[Start of Attachment]

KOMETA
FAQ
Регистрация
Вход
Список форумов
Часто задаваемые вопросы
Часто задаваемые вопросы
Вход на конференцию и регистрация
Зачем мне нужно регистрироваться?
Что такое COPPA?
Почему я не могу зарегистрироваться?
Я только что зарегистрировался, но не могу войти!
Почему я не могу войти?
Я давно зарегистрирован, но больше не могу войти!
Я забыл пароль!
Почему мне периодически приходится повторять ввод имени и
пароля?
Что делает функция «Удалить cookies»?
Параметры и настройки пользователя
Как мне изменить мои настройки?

[End of Attachment]

* _WHAT IS REQUIRED_
Please quote nothing but the lines from the line with "Почему я не могу войти?" through the end of the data above, exactly as written, ends included.

* _TASK OUTPUT_
Почему я не могу войти?
Я давно зарегистрирован, но больше не могу войти!
Я забыл пароль!
Почему мне периодически приходится повторять ввод имени и
пароля?
Что делает функция «Удалить cookies»?
Параметры и настройки пользователя
Как мне изменить мои настройки?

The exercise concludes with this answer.